Quinton Barnes – BLACK NOISE

Montreal singer, rapper and producer Quinton Barnes's ruminations on religion, racism, sexuality, artistry and the nature of existence demand the grandest spectacle imaginable

Album Review by Jonathan Rimmer | 03 Jun 2025
  • Quinton Barnes – BLACK NOISE
Album title: BLACK NOISE
Artist: Quinton Barnes
Label: Watch That Ends The Night Records
Release date: 6 Jun

'Just like I imagined / Just like I pictured it'. So opens Montreal singer and rapper Quinton Barnes' BLACK NOISE, a genre-fusing opus created in just over a week in collaboration with an assortment of free-jazz improvisationists and multi-instrumentalists. Such a proclamation, which he repeats throughout this dense record, might seem contradictory, but the spontaneity is by design.

For Barnes, his ruminations on religion, racism, artistry, sexuality and the nature of existence demand the grandest spectacle imaginable. On the title track, Barnes' androgynous vocals fight for primacy over funk bass, dissonant trumpets, tremolo strings and syncopated guitar lines – imagine Frank Ocean jamming with The Mars Volta in exhausting fragments. On What Would Eastman Do? he moves between breathless multisyllabic rhyme bursts and impassioned melodies in the blink of an eye.
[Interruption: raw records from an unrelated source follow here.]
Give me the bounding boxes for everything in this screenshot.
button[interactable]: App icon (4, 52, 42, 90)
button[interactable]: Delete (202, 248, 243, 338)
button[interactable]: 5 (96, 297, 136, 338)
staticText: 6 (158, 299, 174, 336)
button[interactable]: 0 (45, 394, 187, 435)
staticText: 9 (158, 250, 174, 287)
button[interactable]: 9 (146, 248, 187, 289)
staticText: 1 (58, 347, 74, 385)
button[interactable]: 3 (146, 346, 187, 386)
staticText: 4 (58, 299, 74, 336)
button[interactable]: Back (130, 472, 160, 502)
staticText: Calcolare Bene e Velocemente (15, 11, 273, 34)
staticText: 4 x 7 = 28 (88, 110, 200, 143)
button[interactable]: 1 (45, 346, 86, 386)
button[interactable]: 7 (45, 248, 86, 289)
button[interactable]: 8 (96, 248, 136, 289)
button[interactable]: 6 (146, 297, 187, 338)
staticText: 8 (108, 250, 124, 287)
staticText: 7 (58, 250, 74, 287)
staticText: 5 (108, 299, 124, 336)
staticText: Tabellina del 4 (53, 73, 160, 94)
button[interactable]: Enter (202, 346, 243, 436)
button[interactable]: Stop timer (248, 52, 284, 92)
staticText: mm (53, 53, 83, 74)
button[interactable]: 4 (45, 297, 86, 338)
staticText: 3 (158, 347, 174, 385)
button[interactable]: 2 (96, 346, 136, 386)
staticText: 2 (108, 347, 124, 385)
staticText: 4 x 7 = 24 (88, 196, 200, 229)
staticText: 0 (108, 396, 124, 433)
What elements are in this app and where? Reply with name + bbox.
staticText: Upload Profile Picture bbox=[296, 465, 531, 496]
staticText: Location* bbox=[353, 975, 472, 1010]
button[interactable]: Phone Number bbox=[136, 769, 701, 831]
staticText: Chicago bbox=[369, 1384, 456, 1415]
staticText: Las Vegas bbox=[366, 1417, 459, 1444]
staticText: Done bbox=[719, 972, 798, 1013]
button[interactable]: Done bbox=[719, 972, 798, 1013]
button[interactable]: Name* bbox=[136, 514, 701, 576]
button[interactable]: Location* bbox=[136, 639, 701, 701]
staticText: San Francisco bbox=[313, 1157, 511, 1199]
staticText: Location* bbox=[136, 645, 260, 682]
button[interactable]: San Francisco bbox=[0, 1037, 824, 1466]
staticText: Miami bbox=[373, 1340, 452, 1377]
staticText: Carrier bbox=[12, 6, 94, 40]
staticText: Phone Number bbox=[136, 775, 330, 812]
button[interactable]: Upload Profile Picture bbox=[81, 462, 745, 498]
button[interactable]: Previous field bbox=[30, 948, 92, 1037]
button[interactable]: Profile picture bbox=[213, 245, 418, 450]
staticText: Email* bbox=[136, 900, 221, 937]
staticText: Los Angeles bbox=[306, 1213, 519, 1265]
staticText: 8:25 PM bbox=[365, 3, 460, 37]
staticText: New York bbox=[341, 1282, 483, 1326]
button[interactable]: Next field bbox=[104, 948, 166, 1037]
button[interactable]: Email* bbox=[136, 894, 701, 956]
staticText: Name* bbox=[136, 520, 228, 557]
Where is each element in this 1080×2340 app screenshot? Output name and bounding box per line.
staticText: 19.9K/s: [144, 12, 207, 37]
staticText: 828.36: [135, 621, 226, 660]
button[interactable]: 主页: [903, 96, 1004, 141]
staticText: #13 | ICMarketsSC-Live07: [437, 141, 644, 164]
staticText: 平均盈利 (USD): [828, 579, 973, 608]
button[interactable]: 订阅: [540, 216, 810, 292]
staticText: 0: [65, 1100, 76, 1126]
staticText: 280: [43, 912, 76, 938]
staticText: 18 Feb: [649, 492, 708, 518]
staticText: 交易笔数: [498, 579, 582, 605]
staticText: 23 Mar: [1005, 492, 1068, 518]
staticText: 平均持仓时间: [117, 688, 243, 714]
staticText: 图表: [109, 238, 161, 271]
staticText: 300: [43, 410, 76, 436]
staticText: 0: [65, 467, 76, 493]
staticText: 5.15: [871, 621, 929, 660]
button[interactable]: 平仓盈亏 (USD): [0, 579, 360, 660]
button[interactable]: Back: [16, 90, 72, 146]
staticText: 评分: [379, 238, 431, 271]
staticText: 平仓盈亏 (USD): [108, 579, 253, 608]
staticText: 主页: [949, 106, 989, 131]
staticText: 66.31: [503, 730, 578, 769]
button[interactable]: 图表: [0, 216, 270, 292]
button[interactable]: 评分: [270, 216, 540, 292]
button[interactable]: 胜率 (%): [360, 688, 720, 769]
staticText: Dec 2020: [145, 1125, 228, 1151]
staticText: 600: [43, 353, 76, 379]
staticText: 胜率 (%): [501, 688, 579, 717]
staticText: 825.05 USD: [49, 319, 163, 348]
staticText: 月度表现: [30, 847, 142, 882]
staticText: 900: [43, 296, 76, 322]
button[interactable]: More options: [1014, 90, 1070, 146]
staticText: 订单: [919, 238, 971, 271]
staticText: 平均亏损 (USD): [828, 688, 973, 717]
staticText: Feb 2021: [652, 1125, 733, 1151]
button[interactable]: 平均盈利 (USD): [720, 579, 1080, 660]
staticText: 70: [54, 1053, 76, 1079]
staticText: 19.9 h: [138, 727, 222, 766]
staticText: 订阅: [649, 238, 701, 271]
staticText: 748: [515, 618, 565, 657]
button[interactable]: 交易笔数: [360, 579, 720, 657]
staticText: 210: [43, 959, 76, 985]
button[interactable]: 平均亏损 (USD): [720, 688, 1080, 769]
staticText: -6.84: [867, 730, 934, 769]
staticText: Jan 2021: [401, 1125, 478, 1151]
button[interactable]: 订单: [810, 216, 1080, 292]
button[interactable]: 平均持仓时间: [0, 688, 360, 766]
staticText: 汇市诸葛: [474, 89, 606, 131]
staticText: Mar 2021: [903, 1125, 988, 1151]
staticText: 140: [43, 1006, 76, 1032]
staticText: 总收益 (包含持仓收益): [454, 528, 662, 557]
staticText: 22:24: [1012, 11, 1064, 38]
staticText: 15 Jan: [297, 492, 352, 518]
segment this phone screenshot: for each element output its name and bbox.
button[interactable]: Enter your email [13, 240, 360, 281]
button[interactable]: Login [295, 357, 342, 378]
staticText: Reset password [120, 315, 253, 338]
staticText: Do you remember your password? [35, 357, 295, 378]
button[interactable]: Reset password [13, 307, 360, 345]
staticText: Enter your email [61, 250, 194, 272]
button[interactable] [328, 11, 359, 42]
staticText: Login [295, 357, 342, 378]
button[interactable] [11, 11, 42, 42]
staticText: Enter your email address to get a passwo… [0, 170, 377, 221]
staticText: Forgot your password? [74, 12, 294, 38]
The highlight – also, the clearest insight into Barnes' psyche – is the unsettling nine-minute Black Orpheus. To expound on the limits that are imposed on Black cultural expression, he draws from the Greek mythogical figure who symbolised art's very power to transcend death. It is powerful, but in truth, it's the one track that doesn't feel unfinished, as Barnes' voice finally rises above the overwhelming mix that he's buried under throughout the album.